*** INPUT FOR THIS TASK ***
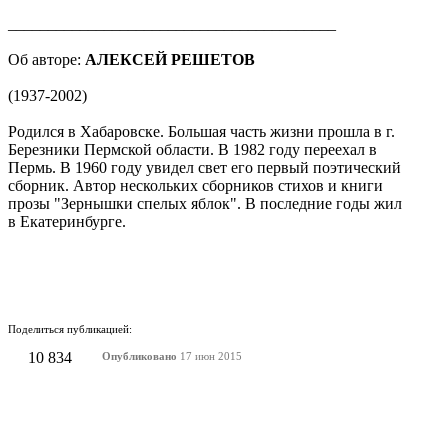
_________________________________________
Об авторе:
АЛЕКСЕЙ РЕШЕТОВ
(1937-2002)
Родился в Хабаровске. Большая часть жизни прошла в г.
Березники Пермской области. В 1982 году переехал в
Пермь. В 1960 году увидел свет его первый поэтический
сборник. Автор нескольких сборников стихов и книги
прозы "Зернышки спелых яблок". В последние годы жил
в Екатеринбурге.
Поделиться публикацией:
10 834
Опубликовано
17 июн 2015
КОНКУРСЫ И ПРЕМИИ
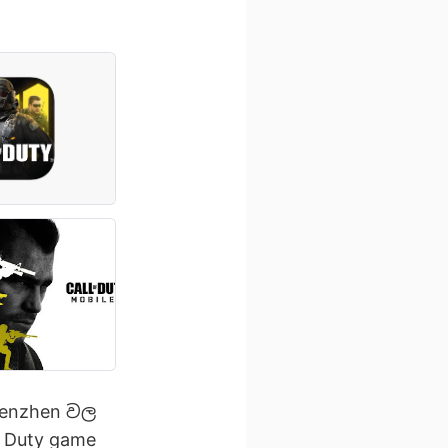
enzhen වල
 Duty game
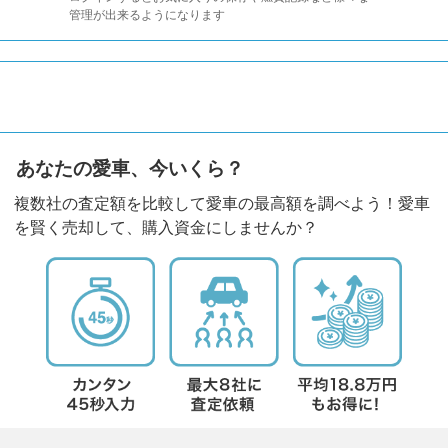
管理が出来るようになります
あなたの愛車、今いくら？
複数社の査定額を比較して愛車の最高額を調べよう！愛車
を賢く売却して、購入資金にしませんか？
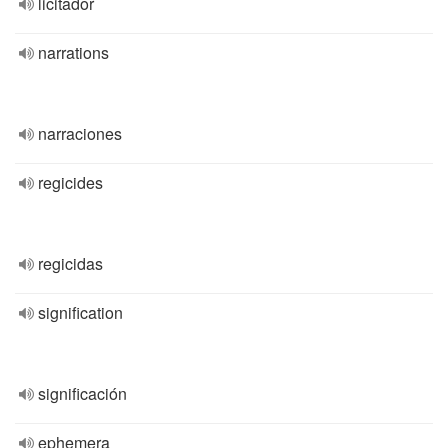
licitador
narrations
narraciones
regicides
regicidas
signification
significación
ephemera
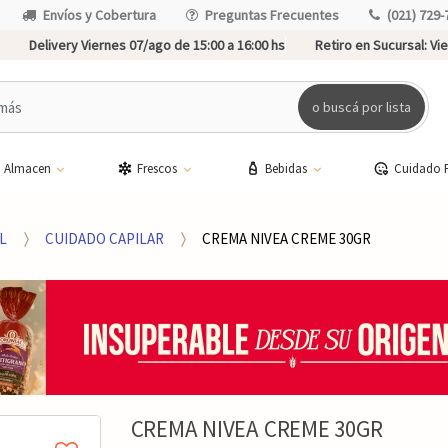
Envíos y Cobertura
Preguntas Frecuentes
(021) 729-
Delivery Viernes 07/ago de 15:00 a 16:00 hs
Retiro en Sucursal:
Vie
o buscá por lista
Almacen
Frescos
Bebidas
Cuidado 
L
CUIDADO CAPILAR
CREMA NIVEA CREME 30GR
CREMA NIVEA CREME 30GR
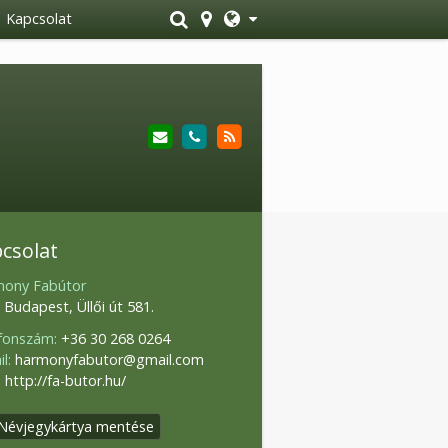
Kapcsolat
csolat
ony Fabútor
 Budapest, Üllői út 581.
fonszám:
+36 30 268 0264
l:
harmonyfabutor@gmail.com
:
http://fa-butor.hu/
Névjegykártya mentése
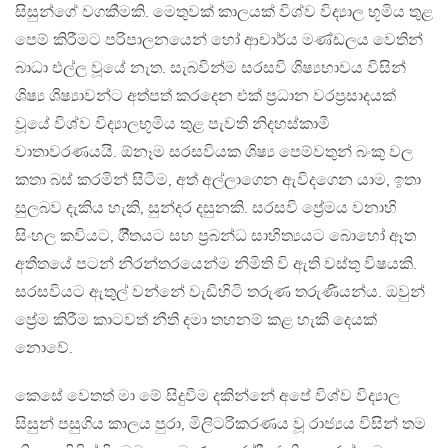
සිසුන්ගේ වගකීමකි. මෙතුවක් කාලයක් විශ්ව විද්‍යාල භූමිය තුළ
පෙම් කිරීමට පරිපාලනයෙන් හෝ ආචාර්ය මණ්ඩලය වෙතින්
බාධා එල්ල වූයේ නැත. සැබවින්ම සරසවි ශිෂ්‍යභාවය විසින්
ශිෂ්‍ය ශිෂ්‍යාවන්ට අත්පත් කරදෙන එක් ප්‍රධාන වරප්‍රසාදයක්
වූයේ විශ්ව විද්‍යාලභූමිය තුළ පැවති නිදහස්කාමී
වාතාවරණයයි. ඕනෑම සරසවියක ශිෂ්‍ය පෙම්වතුන් බංකු වල
කතා බස් කරමින් සිටීම, අත් අල්ලාගෙන ඇවිදගෙන යාම, ඉතා
සුලබව දැකිය හැකි, සුන්දර දසුනකි. සරසවි ප්‍රේමය වනාහි
සිංහල කවියට, ගීිතයට සහ ප්‍රබන්ධ සාහිත්‍යයට බොහෝ ඈත
අතීතයේ පටන් නිරන්තරයෙන්ම නිමිති වි ඇති වස්තු විෂයකි.
සරසවියට ඇතුල් වන්නේ වැඩිහිටි තරුණ තරුණියන්ය. ඔවුන්
ප්‍රේම කිරීම කාටවත් නීති දමා තහනම් කළ හැකි දෙයක්
නොවේ.
කෙසේ වෙතත් මා මේ සිදුවීම දකින්නේ අපේ විශ්ව විද්‍යාල
සිසුන් පසුගිය කාලය පුරා, මිලිටරිකරණය වූ රාජ්‍යය විසින් තම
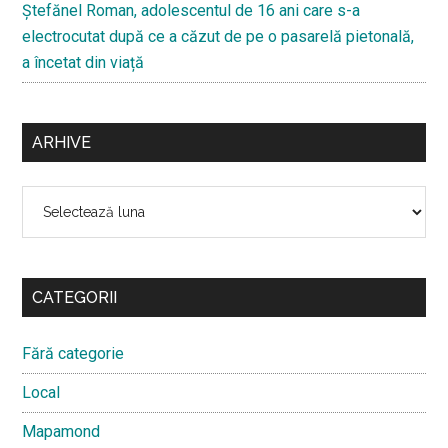
Ştefănel Roman, adolescentul de 16 ani care s-a
electrocutat după ce a căzut de pe o pasarelă pietonală,
a încetat din viață
ARHIVE
Arhive
CATEGORII
Fără categorie
Local
Mapamond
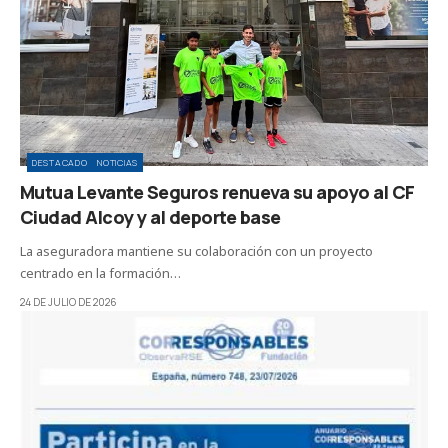
DESTACADO
NOTICIAS
Mutua Levante Seguros renueva su apoyo al CF
Ciudad Alcoy y al deporte base
La aseguradora mantiene su colaboración con un proyecto
centrado en la formación…
24 DE JULIO DE 2026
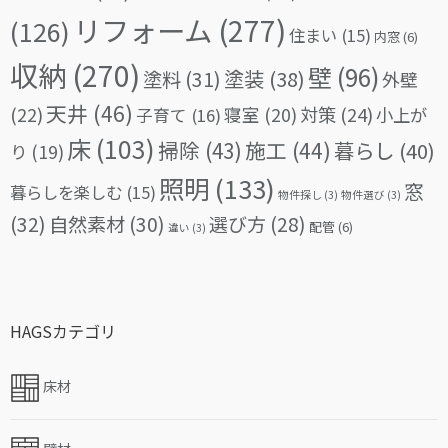
リフォーム
(277)
(126)
住まい
(15)
内窓
(6)
収納
(270)
壁
(96)
塗料
(31)
塗装
(38)
外壁
天井
(46)
(22)
対策
(24)
寝室
(20)
小上が
子育て
(16)
床
(103)
掃除
(43)
施工
(44)
暮らし
(40)
り
(19)
照明
(133)
窓
暮らしを楽しむ
(15)
物件探し
(3)
物件選び
(3)
(32)
自然素材
(30)
選び方
(28)
配管
(6)
違い
(3)
HAGSカテゴリ
床材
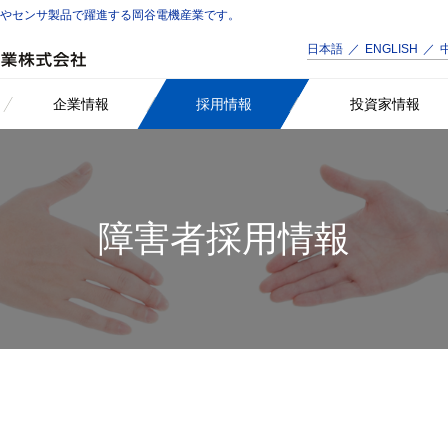
品やセンサ製品で躍進する岡谷電機産業です。
日本語
ENGLISH
企業情報
採用情報
投資家情報
障害者採用情報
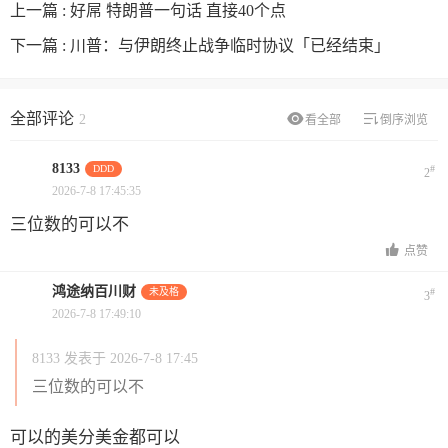
上一篇 :
好屌 特朗普一句话 直接40个点
下一篇 :
川普：与伊朗终止战争临时协议「已经结束」
全部评论
2
看全部
倒序浏览
8133
DDD
#
2
2026-7-8 17:45:35
三位数的可以不
点赞
鸿途纳百川财
未及格
#
3
2026-7-8 17:49:10
8133 发表于 2026-7-8 17:45
三位数的可以不
可以的美分美金都可以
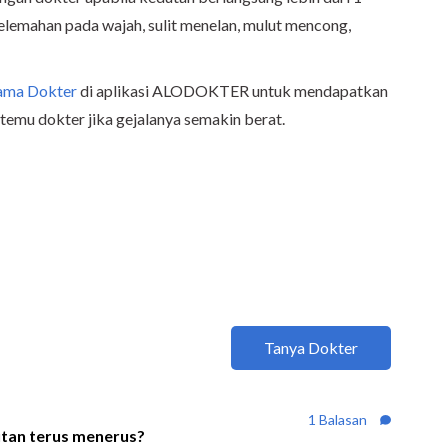
 kelemahan pada wajah, sulit menelan, mulut mencong,
ama Dokter
di aplikasi ALODOKTER untuk mendapatkan
ertemu dokter jika gejalanya semakin berat.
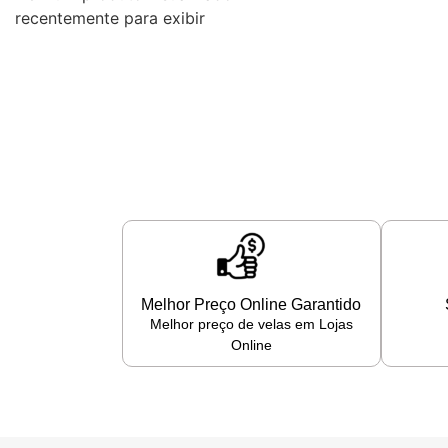
recentemente para exibir
Melhor Preço Online Garantido
Melhor preço de velas em Lojas
Online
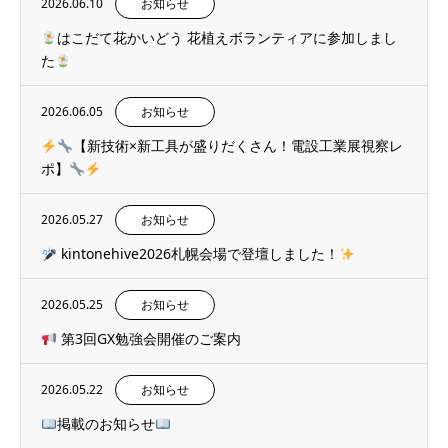
2026.06.10
お知らせ
はこだて花かいどう 花植えボランティアに参加しまし
た
2026.06.05
お知らせ
【新技術×新工具が盛りだくさん！電設工業展視察レ
ポ】
2026.05.27
お知らせ
kintonehive2026札幌会場で登壇しました！
2026.05.25
お知らせ
第3回GX勉強会開催のご案内
2026.05.22
お知らせ
掲載のお知らせ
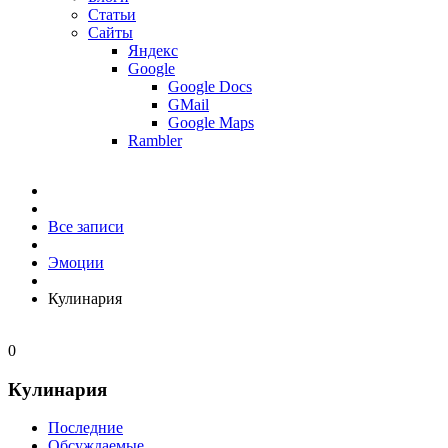
Статьи
Сайты
Яндекс
Google
Google Docs
GMail
Google Maps
Rambler
Все записи
Эмоции
Кулинария
0
Кулинария
Последние
Обсуждаемые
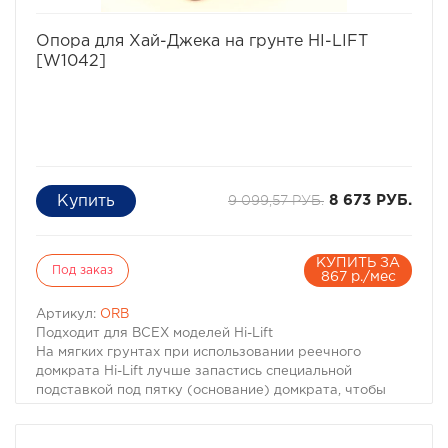
избранное
сравнить
Опора для Хай-Джека на грунте HI-LIFT
[W1042]
9 099,57 РУБ.
8 673 РУБ.
КУПИТЬ ЗА
Под заказ
867 р./мес
Артикул:
ORB
Подходит для ВСЕХ моделей Hi-Lift
На мягких грунтах при использовании реечного
домкрата Hi-Lift лучше запастись специальной
подставкой под пятку (основание) домкрата, чтобы
под весом машины домкрат не уходил в землю.
Приспособление Off-Road Base увеличивает пятно
контакта площадки хай-джека и тем самым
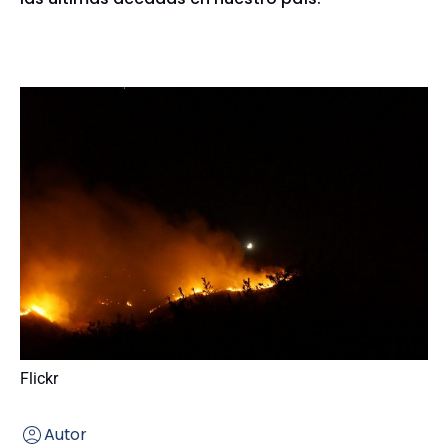
Flickr
Autor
***
* **PROBLEM DETAILS**: Would it be possible to copy the material exactly, excluding the images?

* **EXERCISE RESULT**:
_________________________________________
Об авторе:
АЛЕКСЕЙ РЕШЕТОВ
(1937-2002)
Родился в Хабаровске. Большая часть жизни прошла в г.
Березники Пермской области. В 1982 году переехал в
Пермь. В 1960 году увидел свет его первый поэтический
сборник. Автор нескольких сборников стихов и книги
прозы "Зернышки спелых яблок". В последние годы жил
в Екатеринбурге.
Поделиться публикацией:
10 834
Опубликовано
17 июн 2015
КОНКУРСЫ И ПРЕМИИ
enzhen වල
 Duty game
管理が出来るようになります
あなたの愛車、今いくら？
複数社の査定額を比較して愛車の最高額を調べよう！愛車
を賢く売却して、購入資金にしませんか？
licitador
narrations
narraciones
regicides
regicidas
signification
significación
ephemera
Envíos y Cobertura
Preguntas Frecuentes
(021) 729-
Delivery Viernes 07/ago de 15:00 a 16:00 hs
Retiro en Sucursal:
Vie
o buscá por lista
Almacen
Frescos
Bebidas
Cuidado 
L
CUIDADO CAPILAR
CREMA NIVEA CREME 30GR
CREMA NIVEA CREME 30GR
Kapcsolat
csolat
ony Fabútor
 Budapest, Üllői út 581.
fonszám:
+36 30 268 0264
l:
harmonyfabutor@gmail.com
:
http://fa-butor.hu/
Névjegykártya mentése
සිසුන්ගේ වගකීමකි. මෙතුවක් කාලයක් විශ්ව විද්‍යාල භූමිය තුළ
පෙම් කිරීමට පරිපාලනයෙන් හෝ ආචාර්ය මණ්ඩලය වෙතින්
බාධා එල්ල වූයේ නැත. සැබවින්ම සරසවි ශිෂ්‍යභාවය විසින්
ශිෂ්‍ය ශිෂ්‍යාවන්ට අත්පත් කරදෙන එක් ප්‍රධාන වරප්‍රසාදයක්
වූයේ විශ්ව විද්‍යාලභූමිය තුළ පැවති නිදහස්කාමී
වාතාවරණයයි. ඕනෑම සරසවියක ශිෂ්‍ය පෙම්වතුන් බංකු වල
කතා බස් කරමින් සිටීම, අත් අල්ලාගෙන ඇවිදගෙන යාම, ඉතා
සුලබව දැකිය හැකි, සුන්දර දසුනකි. සරසවි ප්‍රේමය වනාහි
සිංහල කවියට, ගීිතයට සහ ප්‍රබන්ධ සාහිත්‍යයට බොහෝ ඈත
අතීතයේ පටන් නිරන්තරයෙන්ම නිමිති වි ඇති වස්තු විෂයකි.
සරසවියට ඇතුල් වන්නේ වැඩිහිටි තරුණ තරුණියන්ය. ඔවුන්
ප්‍රේම කිරීම කාටවත් නීති දමා තහනම් කළ හැකි දෙයක්
නොවේ.
කෙසේ වෙතත් මා මේ සිදුවීම දකින්නේ අපේ විශ්ව විද්‍යාල
සිසුන් පසුගිය කාලය පුරා, මිලිටරිකරණය වූ රාජ්‍යය විසින් තම
Ştefănel Roman, adolescentul de 16 ani care s-a
electrocutat după ce a căzut de pe o pasarelă pietonală,
a încetat din viață
ARHIVE
Arhive
CATEGORII
Fără categorie
Local
Mapamond
DESTACADO
NOTICIAS
Mutua Levante Seguros renueva su apoyo al CF
Ciudad Alcoy y al deporte base
La aseguradora mantiene su colaboración con un proyecto
centrado en la formación…
24 DE JULIO DE 2026
リフォーム
(277)
(126)
住まい
(15)
内窓
(6)
収納
(270)
壁
(96)
塗料
(31)
塗装
(38)
外壁
天井
(46)
(22)
対策
(24)
寝室
(20)
小上が
子育て
(16)
床
(103)
掃除
(43)
施工
(44)
暮らし
(40)
り
(19)
照明
(133)
窓
暮らしを楽しむ
(15)
物件探し
(3)
物件選び
(3)
(32)
自然素材
(30)
選び方
(28)
配管
(6)
違い
(3)
HAGSカテゴリ
床材
品やセンサ製品で躍進する岡谷電機産業です。
日本語
ENGLISH
企業情報
採用情報
投資家情報
障害者採用情報
上一篇 :
好屌 特朗普一句话 直接40个点
下一篇 :
川普：与伊朗终止战争临时协议「已经结束」
全部评论
2
看全部
倒序浏览
8133
DDD
#
2
2026-7-8 17:45:35
三位数的可以不
点赞
鸿途纳百川财
未及格
#
3
2026-7-8 17:49:10
8133 发表于 2026-7-8 17:45
三位数的可以不
可以的美分美金都可以
 kelemahan pada wajah, sulit menelan, mulut mencong,
ama Dokter
di aplikasi ALODOKTER untuk mendapatkan
ertemu dokter jika gejalanya semakin berat.
recentemente para exibir
Melhor Preço Online Garantido
Melhor preço de velas em Lojas
Online
2026.06.10
お知らせ
はこだて花かいどう 花植えボランティアに参加しまし
た
2026.06.05
お知らせ
【新技術×新工具が盛りだくさん！電設工業展視察レ
ポ】
2026.05.27
お知らせ
kintonehive2026札幌会場で登壇しました！
2026.05.25
お知らせ
第3回GX勉強会開催のご案内
2026.05.22
お知らせ
掲載のお知らせ
Статьи
Сайты
Яндекс
Google
Google Docs
GMail
Google Maps
Rambler
Все записи
Эмоции
Кулинария
0
Кулинария
Последние
Обсуждаемые
избранное
сравнить
Опора для Хай-Джека на грунте HI-LIFT
[W1042]
9 099,57 РУБ.
8 673 РУБ.
КУПИТЬ ЗА
Под заказ
867 р./мес
Артикул:
ORB
Подходит для ВСЕХ моделей Hi-Lift
На мягких грунтах при использовании реечного
домкрата Hi-Lift лучше запастись специальной
подставкой под пятку (основание) домкрата, чтобы
под весом машины домкрат не уходил в землю.
Приспособление Off-Road Base увеличивает пятно
контакта площадки хай-джека и тем самым
Flickr
Autor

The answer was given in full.